Sultana Side-wheel Steamboat Disaster

A must-see stop in Marion, Arkansas!

A true story of bribes, 2,015 exchanged Union Prisoners of War, a handful of crew and others, and the deaths of 1700 either from the boilers exploding, or the cold waters of the Mississippi. The prison pens in Andersonville and Cahaba for a number of reasons when established in the spring of 1864 were overcrowded, with little food, medical, or sanitation offered by the Confederacy. On April 9, 1865 the Civil War ended. On April 24 a long column of blue-clad soldiers walked to Vicksburg, MS and boarded a steamboat meant to carry 376 passengers. After the explosion three days later seven miles north of Memphis, TN, approximately 300 survived to tell stories of war, terror, hope, and loss.

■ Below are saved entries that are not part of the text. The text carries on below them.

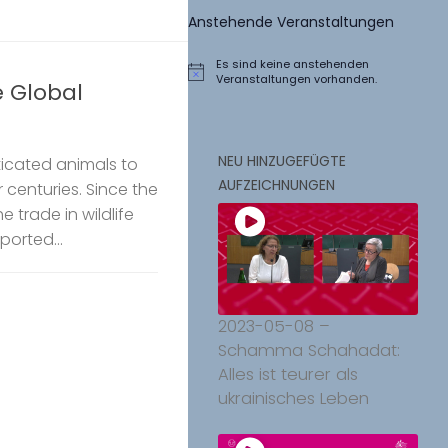
Anstehende Veranstaltungen
Es sind keine anstehenden
Hinweis
Veranstaltungen vorhanden.
e Global
NEU HINZUGEFÜGTE
icated animals to
AUFZEICHNUNGEN
 centuries. Since the
e trade in wildlife
ported...
2023-05-08 –
Schamma Schahadat:
Alles ist teurer als
ukrainisches Leben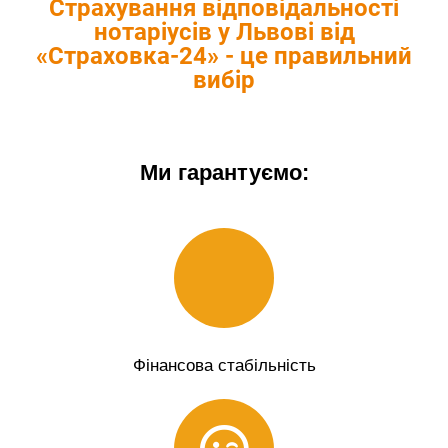
Страхування відповідальності
нотаріусів у Львові від
«Страховка-24» - це правильний
вибір
Ми гарантуємо:
Фінансова стабільність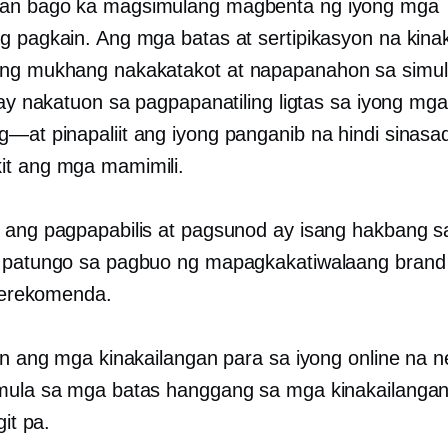
an bago ka magsimulang magbenta ng iyong mga
g pagkain. Ang mga batas at sertipikasyon na kina
ing mukhang nakakatakot at
napapanahon
sa simul
a ay nakatuon sa pagpapanatiling ligtas sa iyong mg
og—at
pinapaliit ang iyong panganib na hindi sinas
t ang mga mamimili.
 ang pagpapabilis at pagsunod ay isang hakbang 
 patungo sa pagbuo ng mapagkakatiwalaang brand n
irerekomenda.
tin ang mga kinakailangan para sa iyong online na 
mula sa mga batas hanggang sa mga kinakailangan
git pa.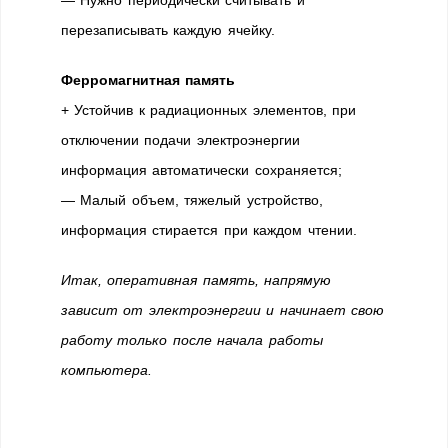
перезаписывать каждую ячейку.
Ферромагнитная память
+ Устойчив к радиационных элементов, при
отключении подачи электроэнергии
информация автоматически сохраняется;
— Малый объем, тяжелый устройство,
информация стирается при каждом чтении.
Итак, оперативная память, напрямую
зависит от электроэнергии и начинает свою
работу только после начала работы
компьютера.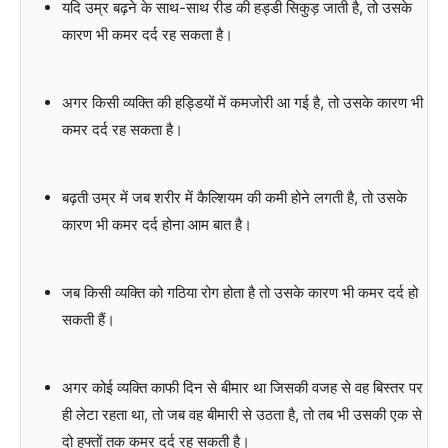
यदि उम्र बढ़ने के साथ-साथ रीड की हड्डी सिकुड़ जाती है, तो उसके
कारण भी कमर दर्द रह सकता है।
अगर किसी व्यक्ति की हड्डियों में कमजोरी आ गई है, तो उसके कारण भी
कमर दर्द रह सकता है।
बढ़ती उम्र में जब शरीर में कैल्शियम की कमी होने लगती है, तो उसके
कारण भी कमर दर्द होना आम बात है।
जब किसी व्यक्ति को गठिया रोग होता है तो उसके कारण भी कमर दर्द हो
सकती हैं।
अगर कोई व्यक्ति काफी दिन से बीमार था जिसकी वजह से वह बिस्तर पर
ही लेटा रहता था, तो जब वह बीमारी से उठता है, तो तब भी उसकी एक से
दो हफ्तों तक कमर दर्द रह सकती है।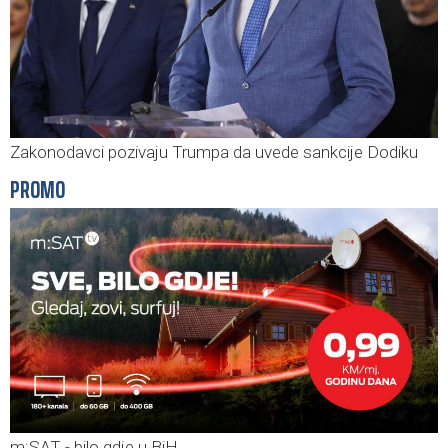
Zakonodavci pozivaju Trumpa da uvede sankcije Dodiku
PROMO
m:SAT - bilo gdje u BiH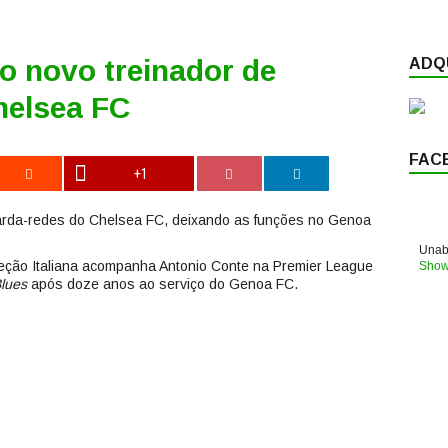
 o novo treinador de
ADQU
helsea FC
FAC
+1
arda-redes do Chelsea FC, deixando as funções no Genoa
Unabl
leção Italiana acompanha Antonio Conte na Premier League
Show
lues
após doze anos ao serviço do Genoa FC.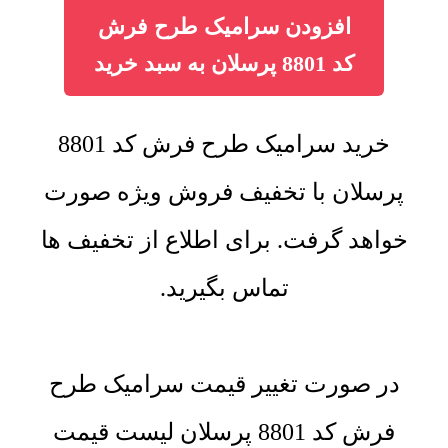
افزودن سرامیک طرح فرش
کد 8801 پرسلان به سبد خرید
خرید سرامیک طرح فرش کد 8801
پرسلان با تخفیف فروش ویژه صورت
خواهد گرفت. برای اطلاع از تخفیف ها
تماس بگیرید.
در صورت تغییر قیمت سرامیک طرح
فرش کد 8801 پرسلان لیست قیمت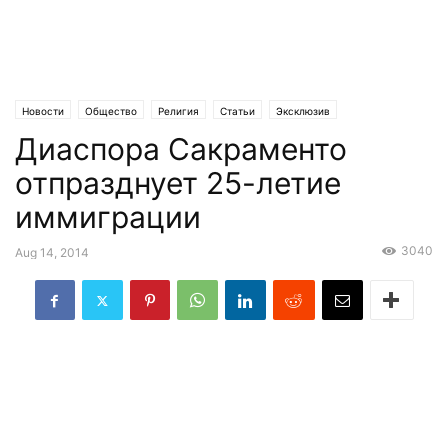
Новости
Общество
Религия
Статьи
Эксклюзив
Диаспора Сакраменто
отпразднует 25-летие
иммиграции
3040
Aug 14, 2014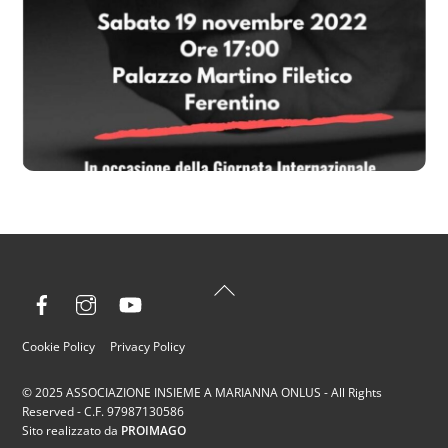
Back
Facebook
Instagram
YouTube
To
Top
Cookie Policy
Privacy Policy
© 2025 ASSOCIAZIONE INSIEME A MARIANNA ONLUS - All Rights
Reserved - C.F. 97987130586
Sito realizzato da
PROIMAGO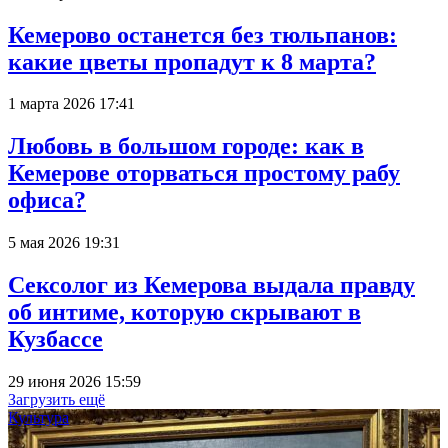
Кемерово останется без тюльпанов:
какие цветы пропадут к 8 марта?
1 марта 2026 17:41
Любовь в большом городе: как в
Кемерове оторваться простому рабу
офиса?
5 мая 2026 19:31
Сексолог из Кемерова выдала правду
об интиме, которую скрывают в
Кузбассе
29 июня 2026 15:59
Загрузить ещё
Культура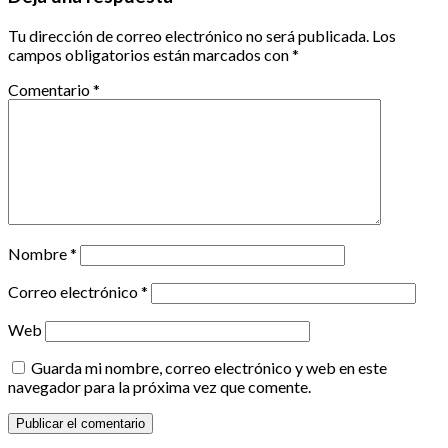
Tu dirección de correo electrónico no será publicada.
Los
campos obligatorios están marcados con
*
Comentario
*
Nombre
*
Correo electrónico
*
Web
Guarda mi nombre, correo electrónico y web en este
navegador para la próxima vez que comente.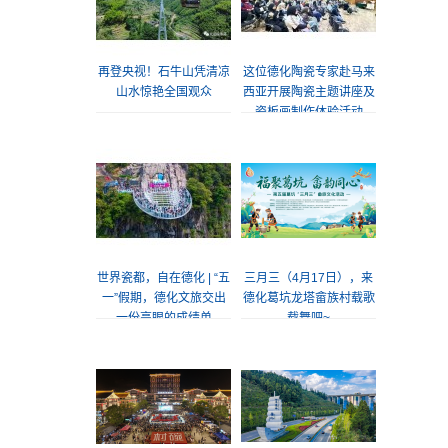
再登央视！石牛山凭清凉
这位德化陶瓷专家赴马来
山水惊艳全国观众
西亚开展陶瓷主题讲座及
瓷板画制作体验活动
世界瓷都，自在德化 | “五
三月三（4月17日），来
一”假期，德化文旅交出
德化葛坑龙塔畲族村载歌
一份亮眼的成绩单
载舞吧~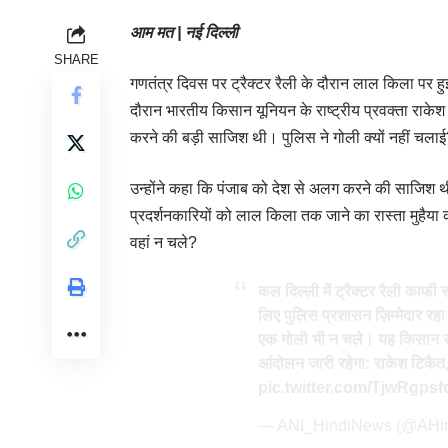
आम मत | नई दिल्ली
SHARE
गणतंत्र दिवस पर ट्रैक्टर रैली के दौरान लाल किला पर हुई
दौरान भारतीय किसान यूनियन के राष्ट्रीय प्रवक्ता रा
करने की बड़ी साजिश थी। पुलिस ने गोली क्यों नहीं चला
उन्होंने कहा कि पंजाब को देश से अलग करने की साजिश थ
प्रदर्शनकारियों को लाल किला तक जाने का रास्ता मुह
वहां न चले?
कल दिल्ली में ट्रैक्टर रैली काफ
लिए पुलिस प्रशासन ज़िम्मेदार र
एक गोली भी न चले। यह किसान 
आंदोलन जारी रहेगा: राकेश टिकै
pic.twitter.com/TjwRgpsf
— ANI_HindiNews (@AHi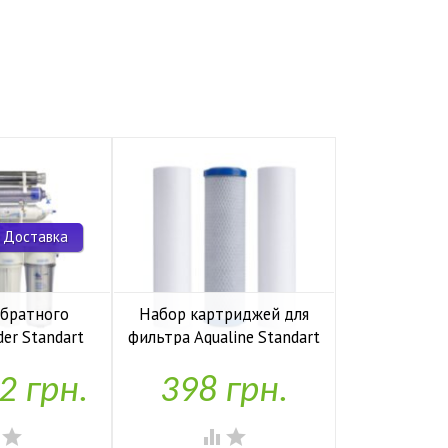
 Доставка
обратного
Набор картриджей для
Комп
der Standart
фильтра Aqualine Standart
накопите
io UF P
1-2-3
Kaplya
2 грн.
398 грн.
1,97


аявності
У наявності
У н



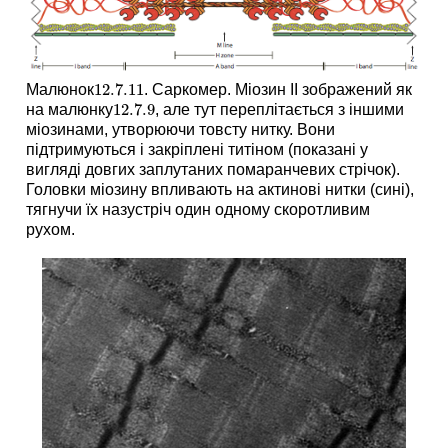
12.7.
11
Малюнок
. Саркомер. Міозин II зображений як
12.7.
11
12.7.
9
на малюнку
, але тут переплітається з іншими
12.7.
9
міозинами, утворюючи товсту нитку. Вони
підтримуються і закріплені титіном (показані у
вигляді довгих заплутаних помаранчевих стрічок).
Головки міозину впливають на актинові нитки (сині),
тягнучи їх назустріч один одному скоротливим
рухом.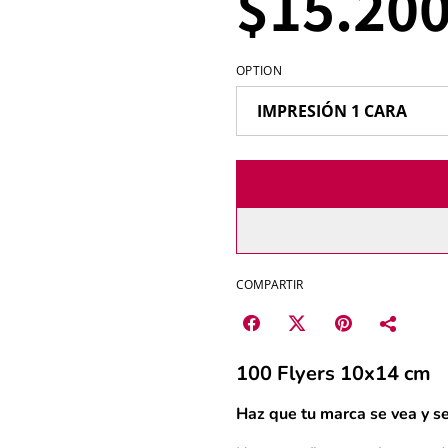
$15.20
OPTION
COMPARTIR
100 Flyers 10x14 cm
Haz que tu marca se vea y s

From ”Disaster on the Mississippi”

As I examined the exhibits, I wondered why the worst maritime disaster in American—and one of the worst in world history—is unknown. I’m certain the Museum would greet James Cameron with open arms should he film another Titantic. The Titantic was three times larger, and certainly not overloaded. The truth likely lies in the fact that four years of death and destruction, an assassinated President and capture of his murderer, and sheer fatigue in the face of the future changes. No one was wealthy, or important. For these POWs, those who had hoped to embrace them again, and the survivors who told the stories of their comrades and their own (read Rev. Chester Berry (1892) ”Loss of the Sultana and Reminisce of Survivors,”) we can learn, and remember.